Want to share your content on R-bloggers? click here if you have a blog, or here if you don't.
As you’re learning R, it can be hard to come up with data sets that you can practice with. Though many of us have our own data, those might not always be in the best format to do what we want. Our own data are often messy and require a lot of recoding and reformatting. Wouldn’t it be nice if we could download clean data sets that we could work with? Luckily, there are a number of resources out there – you just have to know where to look!
In this tutorial, I discuss the following data sets:
- Data sets that come with R
- The Knowledge Network for Biocomplexity
- The Environmental Data Initiative
- The National Ecological Observatory Network
- The Global Biodiversity Information Facility
I also mention the Ocean Biodiversity Information System, DataOne, and the Central Michigan University Library website’s list of resources.
1) Basic data sets in R
One of the first places you can look for practice data sets is within R itself.
R comes with some standard data sets that you can view if you type data()
into the console. These data sets range from describing the survival of Titanic passengers to describing the locations of earthquakes off the island of Fiji. They are wide-ranging and fun to explore, but most of them are not explicitly ecological.

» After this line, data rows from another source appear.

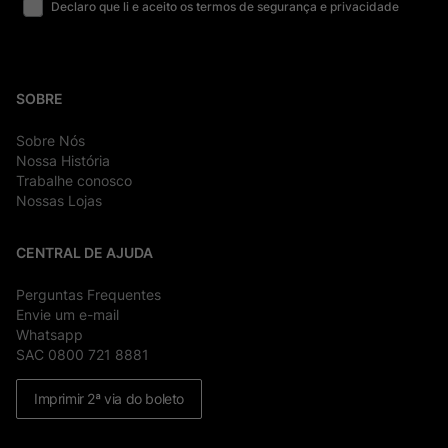
Declaro que li e aceito os termos de segurança e privacidade
SOBRE
Sobre Nós
Nossa História
Trabalhe conosco
Nossas Lojas
CENTRAL DE AJUDA
Perguntas Frequentes
Envie um e-mail
Whatsapp
SAC 0800 721 8881
Imprimir 2ª via do boleto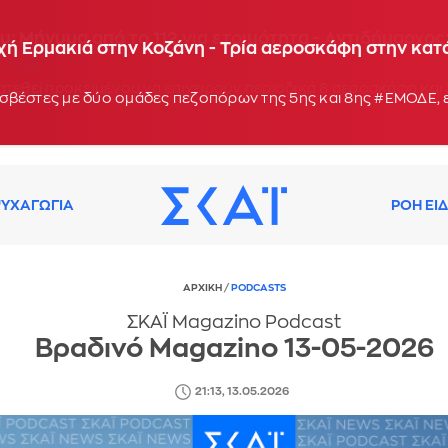
υ: Μήνυμα από το 112 για ετοιμότητα - Αντιδήμαρχο
χή Ερμακιά στην Κοζάνη - Τρία αεροσκάφη στην κα
: 19:38
σβέστες με δύο ομάδες πεζοπόρων της 5ης και 8ης #ΕΜΟΔΕ, 
ΥΧΑΓΩΓΙΑ
ΡΟΗ ΕΙ
ΑΡΧΙΚΗ
/
PODCASTS
ΣΚΑΪ Magazino Podcast
Βραδινό Magazino 13-05-2026
21:13, 13.05.2026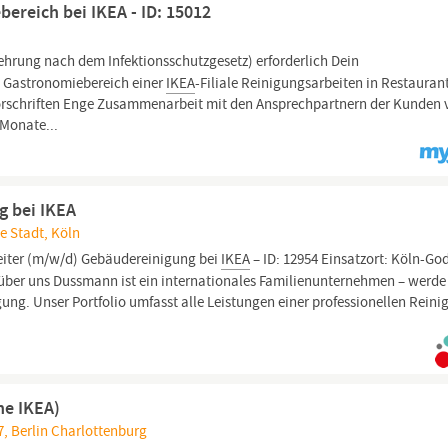
ereich bei IKEA - ID: 15012
ehrung nach dem Infektionsschutzgesetz) erforderlich Dein
 Gastronomiebereich einer
IKEA
-Filiale Reinigungsarbeiten in Restauran
rschriften Enge Zusammenarbeit mit den Ansprechpartnern der Kunden 
 Monate...
g bei IKEA
e Stadt, Köln
eiter (m/w/d) Gebäudereinigung bei
IKEA
– ID: 12954 Einsatzort: Köln-Go
 über uns Dussmann ist ein internationales Familienunternehmen – werde 
ng. Unser Portfolio umfasst alle Leistungen einer professionellen Reini
he IKEA)
97, Berlin Charlottenburg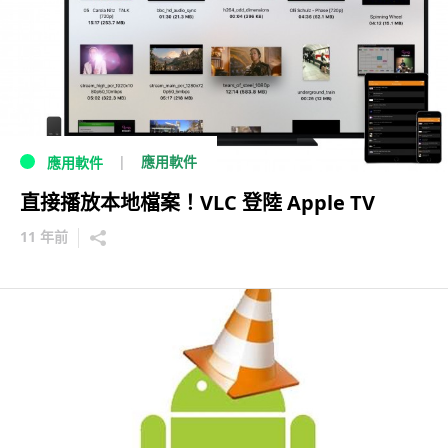
應用軟件
應用軟件
直接播放本地檔案！VLC 登陸 Apple TV
11 年前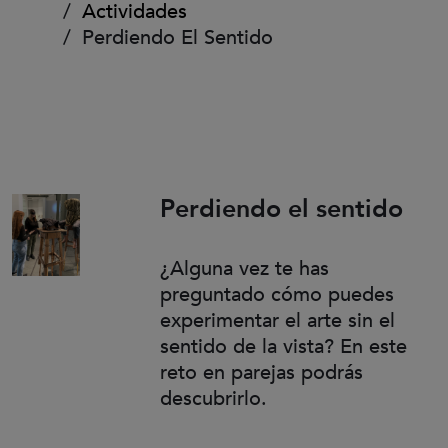
Actividades
Perdiendo El Sentido
Perdiendo el sentido
¿Alguna vez te has
preguntado cómo puedes
experimentar el arte sin el
sentido de la vista? En este
reto en parejas podrás
descubrirlo.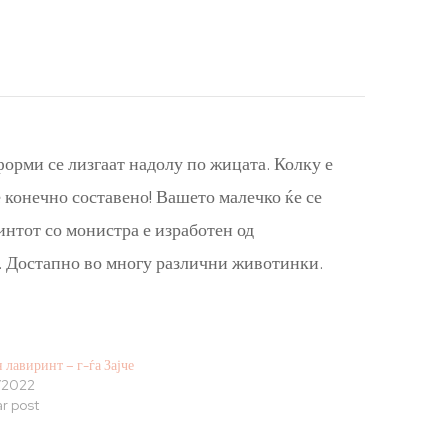
орми се лизгаат надолу по жицата. Колку е
 конечно составено! Вашето малечко ќе се
интот со монистра е изработен од
. Достапно во многу различни животинки.
 лавиринт – г-ѓа Зајче
/2022
ar post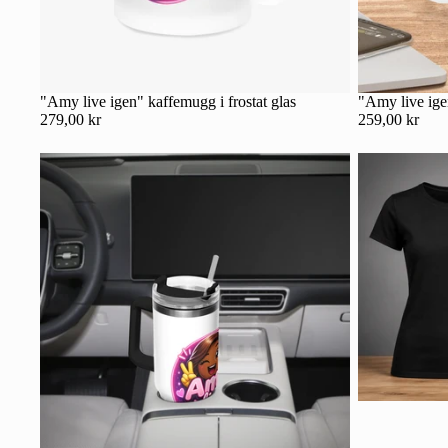
"Amy live igen" kaffemugg i frostat glas
"Amy live ig
279,00 kr
259,00 kr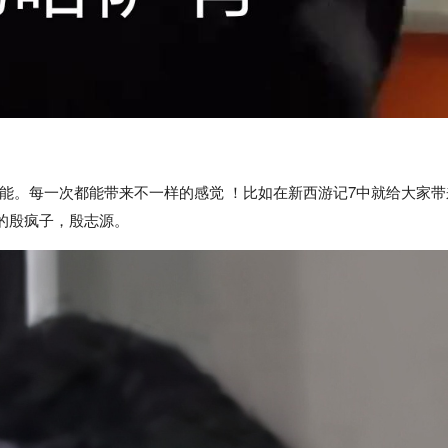
能。每一次都能带来不一样的感觉 ！比如在新西游记7中就给大家带
的殷疯子，殷志源。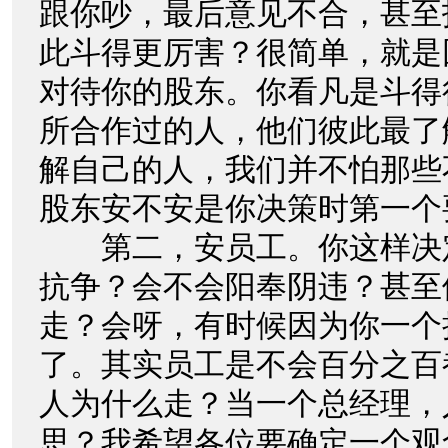
跟你吵，最后意见不合，甚至
此斗得更厉害？很简单，就是
对待你的股东。你看凡是斗得
所合作过的人，他们彼此最了
解自己的人，我们并不怕那些
股东安不安是你决策时第一个
第二，安员工。你这样决
抗争？会不会阳奉阴违？甚至
走？会呀，有时候因为你一个
了。其实员工是不会百分之百
人为什么走？当一个总经理，
思？我希望各位要确定一个观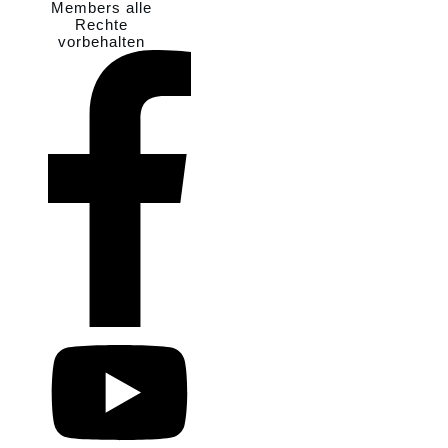
Members
alle
Rechte
vorbehalten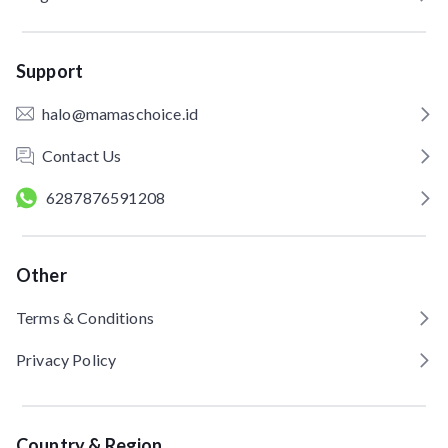
Support
halo@mamaschoice.id
Contact Us
6287876591208
Other
Terms & Conditions
Privacy Policy
Country & Region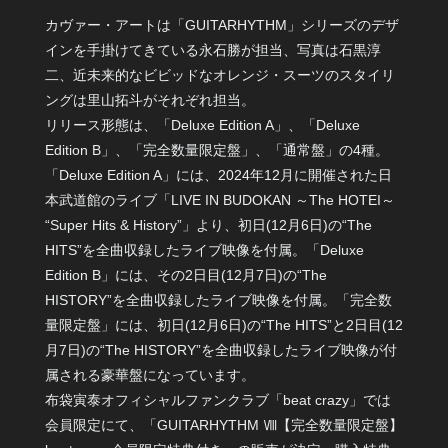
カヴァー・アートは「GUITARHYTHM」シリーズのデザ
インを手掛けてきている永石勝が担当、写真は石黒淳
二、近未来的なビビッドなオレンジ・スーツのスタイリ
ングは里山拓斗がそれぞれ担当。
リリース形態は、「Deluxe Edition A」、「Deluxe
Edition B」、「完全数量限定盤」、「通常盤」の4種。
「Deluxe Edition A」には、2024年12月に開催された日
本武道館のライブ「LIVE IN BUDOKAN ～The HOTEI～
“Super Hits & History”」より、初日(12月6日)の“The
HITS”を全曲収録したライブ映像を付属。「Deluxe
Edition B」には、その2日目(12月7日)の“The
HISTORY”を全曲収録したライブ映像を付属。「完全数
量限定盤」には、初日(12月6日)の“The HITS”と2日目(12
月7日)の“The HISTORY”を全曲収録したライブ映像が付
属される豪華盤になっています。
布袋寅泰オフィシャルファンクラブ「beat crazy」では
会員限定にて、「GUITARHYTHM Ⅷ【完全数量限定盤】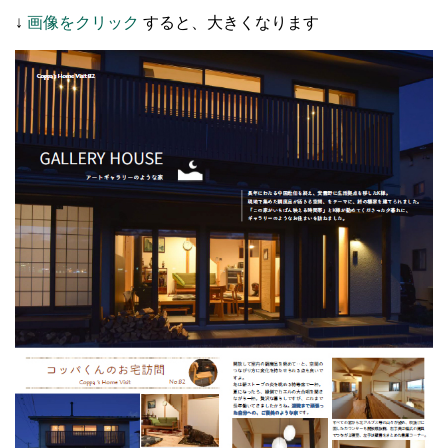
↓
画像をクリック
すると、大きくなります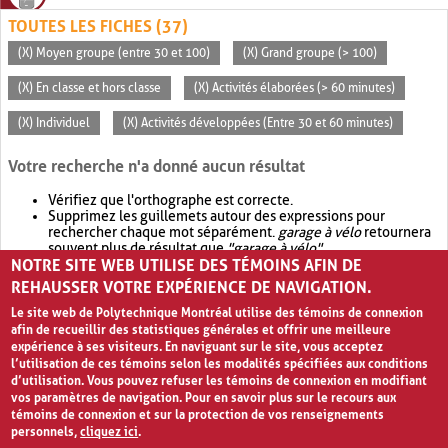
TOUTES LES FICHES (37)
(X) Moyen groupe (entre 30 et 100)
(X) Grand groupe (> 100)
(X) En classe et hors classe
(X) Activités élaborées (> 60 minutes)
(X) Individuel
(X) Activités développées (Entre 30 et 60 minutes)
Votre recherche n'a donné aucun résultat
Vérifiez que l'orthographe est correcte.
Supprimez les guillemets autour des expressions pour
rechercher chaque mot séparément.
garage à vélo
retournera
souvent plus de résultat que
"garage à vélo"
.
NOTRE SITE WEB UTILISE DES TÉMOINS AFIN DE
Envisagez d'élargir votre recherche avec
OR
.
garage OR vélo
retournera souvent plus de résultat que
garage à vélo
.
REHAUSSER VOTRE EXPÉRIENCE DE NAVIGATION.
Le site web de Polytechnique Montréal utilise des témoins de connexion
afin de recueillir des statistiques générales et offrir une meilleure
expérience à ses visiteurs. En naviguant sur le site, vous acceptez
l’utilisation de ces témoins selon les modalités spécifiées aux conditions
d’utilisation. Vous pouvez refuser les témoins de connexion en modifiant
vos paramètres de navigation. Pour en savoir plus sur le recours aux
témoins de connexion et sur la protection de vos renseignements
personnels,
cliquez ici
.
Avis de confidentialité et conditions d’utilisation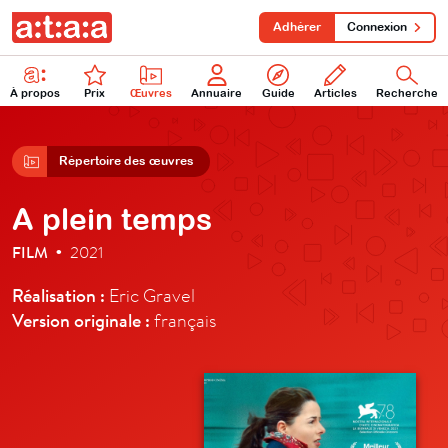
Adhérer
Connexion
À propos
Prix
Œuvres
Annuaire
Guide
Articles
Recherche
Répertoire des œuvres
A plein temps
FILM
2021
•
Réalisation :
Eric Gravel
Version originale :
français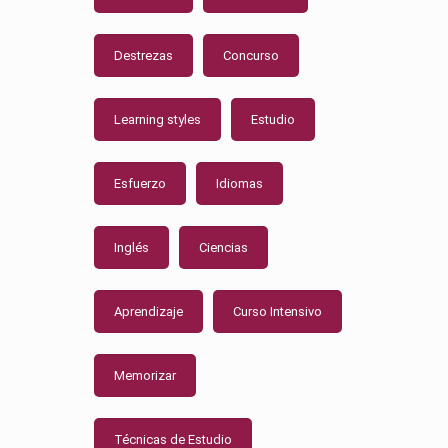
Destrezas
Concurso
Learning styles
Estudio
Esfuerzo
Idiomas
Inglés
Ciencias
Aprendizaje
Curso Intensivo
Memorizar
Técnicas de Estudio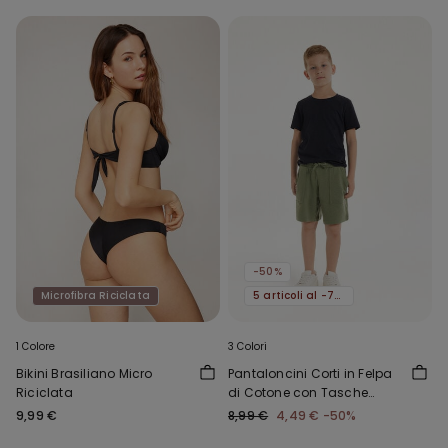
-50%
Microfibra Riciclata
5 articoli al -70%
1 Colore
3 Colori
Bikini Brasiliano Micro
Pantaloncini Corti in Felpa
Riciclata
di Cotone con Tasche
Bimbo
9,99 €
8,99 €
4,49 €
-50%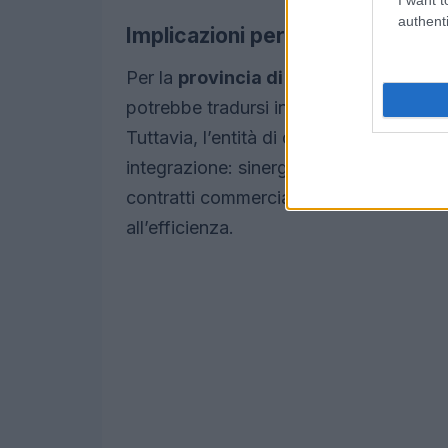
authenti
Implicazioni per il mercato local
Per la
provincia di Verona
e per l’indo
potrebbe tradursi in stabilità occupazi
Tuttavia, l’entità di questi effetti dipe
integrazione: sinergie industriali, intro
contratti commerciali sono scenari poss
all’efficienza.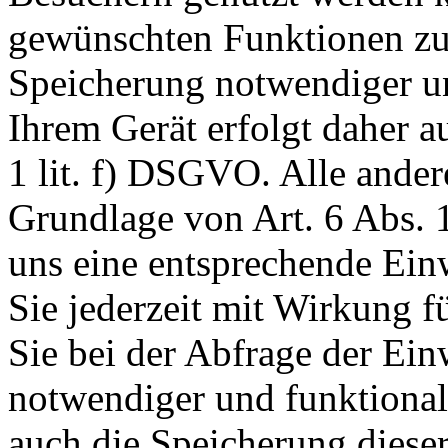
gewünschten Funktionen zu
Speicherung notwendiger un
Ihrem Gerät erfolgt daher a
1 lit. f) DSGVO. Alle ander
Grundlage von Art. 6 Abs. 1
uns eine entsprechende Einw
Sie jederzeit mit Wirkung f
Sie bei der Abfrage der Ein
notwendiger und funktionale
auch die Speicherung dieser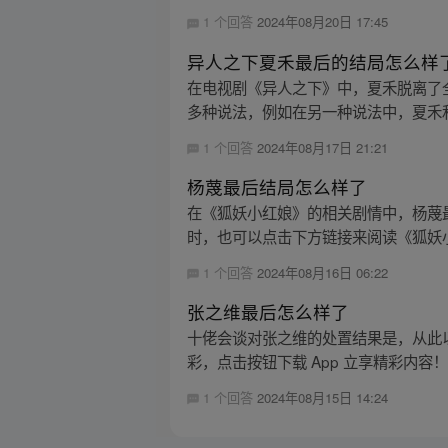
1 个回答
2024年08月20日 17:45
异人之下夏禾最后的结局怎么样
在电视剧《异人之下》中，夏禾脱离了
多种说法，例如在另一种说法中，夏禾和
1 个回答
2024年08月17日 21:21
杨蔑最后结局怎么样了
在《狐妖小红娘》的相关剧情中，杨蔑
时，也可以点击下方链接来阅读《狐妖
1 个回答
2024年08月16日 06:22
张之维最后怎么样了
十佬会谈对张之维的处置结果是，从此
彩，点击按钮下载 App 立享精彩内容
1 个回答
2024年08月15日 14:24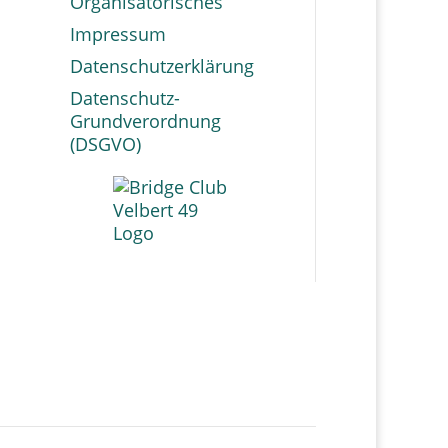
Organisatorisches
Impressum
Datenschutzerklärung
Datenschutz-
Grundverordnung
(DSGVO)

Some common ecological data sets that you might use are iris
, PlantGrowth
, and Loblolly
. I find these data sets useful when I’m trying to do something quick, like testing how a new function works. Since these data sets are so straightforward, I can usually predict what my expected output should be, and then I can know whether or not the function worked correctly. I also use these data sets as examples for the blog posts that I write – these data sets are great teaching tools because they’re fairly simple and easy to understand.
These data sets are not really intended to be used to conduct your own research; they are primarily used for practice and demonstration purposes.
2) The Knowledge Network for Biocomplexity
Introduction and how-to
The Knowledge Network for Biocomplexity (KNB) is an international repository of ecological data sets that have been uploaded by scientists to facilitate environmental research. These data are also often affiliated with published papers.
You can search data sets in a variety of ways. On the left side, you can filter the data based on different attributes (e.g., author, year, taxon, geographic location). On the right side, you can look for data sets by location by navigating the handy world map and clicking on the different squares.
When you click on a data set, you’re taken to a page where you can download all the associated files. The heading at the top is also the citation for the data package, so it’s easy to correctly attribute the work. If you’re using a public data set and publishing something (even if just in a blog post or an example), it’s a good idea to cite the data set.
This page also includes the metadata for the data set to make it easier to navigate and understand the data you’re downloading.
For example, this data set by Haas-Desmarais et al. (2021) comes with great metadata for each file that’s included in the data package. The “observations_complete.csv” file contains several variables, listed on the side. The authors have defined each variable for us – now we know that the variable “actual_time” represents the time listed on the camera and does not reflect the actual time in the world. The metadata also tells us the format / unit of the measurement.
Takeaways and application
One of the great things about KNB data sets is that there’s often a published journal article associated with them (usually linked in the metadata). This allows you to put the data set in the context of the research, and can give you an idea of how you might be able to manipulate the data as you’re practicing your R skills. Maybe reading the article will even raise some questions for you that you might want to explore.
Sometimes the data sets also come with associated R scripts or R Markdown documents that contain the analysis for the paper. This provides a great learning tool where you can see how other scientists conducted their analyses and try to reproduce them.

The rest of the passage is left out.